Their proposal is that the system of health care delivery and finance ought to move away from chaos and towards organization. They point out that it has moved a considerable distance in that direction already, but that the pace ought to be accelerated.

I couldn’t have said it better myself.

If President Obama and the US Congress would propose such a program, that would be something I could enthusiastically support.

Thursday, February 04, 2010

EMRs

Until you have tried to develop a computer application, you will not appreciate the number of steps involved in the most mundane of human activity. Take, for example, paying a bill. That routine chore involves getting access to the bill, a checkbook, and a pen, picking up the pen, filling out the several blanks on the check, etc., etc., etc. If you were to program a computerized robot to pay bills, you would have to identify all of those steps and give the computer specific instructions on how to carry out each one.
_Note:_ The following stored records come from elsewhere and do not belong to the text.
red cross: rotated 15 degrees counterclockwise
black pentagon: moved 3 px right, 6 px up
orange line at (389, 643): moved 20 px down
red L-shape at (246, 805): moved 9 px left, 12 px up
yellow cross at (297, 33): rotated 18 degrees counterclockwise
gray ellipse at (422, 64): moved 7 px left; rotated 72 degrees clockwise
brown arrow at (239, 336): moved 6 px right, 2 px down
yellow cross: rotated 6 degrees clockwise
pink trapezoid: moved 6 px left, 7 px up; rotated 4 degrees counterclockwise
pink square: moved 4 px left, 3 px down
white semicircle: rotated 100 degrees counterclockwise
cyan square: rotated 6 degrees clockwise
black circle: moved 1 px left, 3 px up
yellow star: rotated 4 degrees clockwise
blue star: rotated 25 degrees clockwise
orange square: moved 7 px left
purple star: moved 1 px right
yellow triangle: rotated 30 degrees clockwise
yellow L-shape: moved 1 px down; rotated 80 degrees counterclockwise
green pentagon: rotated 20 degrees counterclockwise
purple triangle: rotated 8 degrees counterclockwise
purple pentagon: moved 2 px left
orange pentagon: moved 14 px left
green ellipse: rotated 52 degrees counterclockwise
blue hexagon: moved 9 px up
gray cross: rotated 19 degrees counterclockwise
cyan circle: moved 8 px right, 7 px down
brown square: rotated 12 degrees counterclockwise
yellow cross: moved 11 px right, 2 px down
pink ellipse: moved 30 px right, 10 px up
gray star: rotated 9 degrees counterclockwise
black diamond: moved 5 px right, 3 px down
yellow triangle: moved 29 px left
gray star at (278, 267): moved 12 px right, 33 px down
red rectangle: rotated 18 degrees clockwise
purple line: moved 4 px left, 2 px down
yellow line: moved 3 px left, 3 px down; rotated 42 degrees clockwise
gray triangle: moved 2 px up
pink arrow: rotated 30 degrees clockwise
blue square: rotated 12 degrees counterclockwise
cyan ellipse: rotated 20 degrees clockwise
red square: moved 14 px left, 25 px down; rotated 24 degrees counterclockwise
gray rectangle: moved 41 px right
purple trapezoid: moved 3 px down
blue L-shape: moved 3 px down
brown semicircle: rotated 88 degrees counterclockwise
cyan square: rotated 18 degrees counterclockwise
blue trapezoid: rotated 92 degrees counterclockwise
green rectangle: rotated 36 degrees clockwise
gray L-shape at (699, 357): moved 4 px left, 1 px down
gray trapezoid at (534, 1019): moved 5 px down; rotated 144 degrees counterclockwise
If you want to computerize a more complex function, like managing a personal bank account, it is important at the beginning to define clearly what it is you are trying to do and then confine the project to that. It is easy to become enamored with the capabilities of the computer and complexify the situation by wandering off into the other things it is theoretically possible to do, even though they were not part of the original goal.

I am reading Chaos and Organization in Health Care by Lee and Mongan of Massachusetts General Hospital. Beginning on page 76 is a section entitled EMRs (the acronym for Electronic; i.e., computerized Medical Records). Here are some of the things they mention that EMRs can do:

Collect and store information about patients.
Give clinicians the ability to retrieve these data when needed.
Order tests and medications.
Guide physicians in the safest and most reliable choices.
Help physicians keep track of patients’ needs.
Communicate with other providers.
Communicate with patients.
Help physicians comply with preventive and chronic care guidelines.

In order to computerize these functions, each requires a much more specific definition. Then all the steps involved in each would have to be identified and their sequence charted out.

Can you imagine trying to do that? It would be hard to find a wall large enough to do it on.

No wonder hospitals have been so slow to adopt the EMR.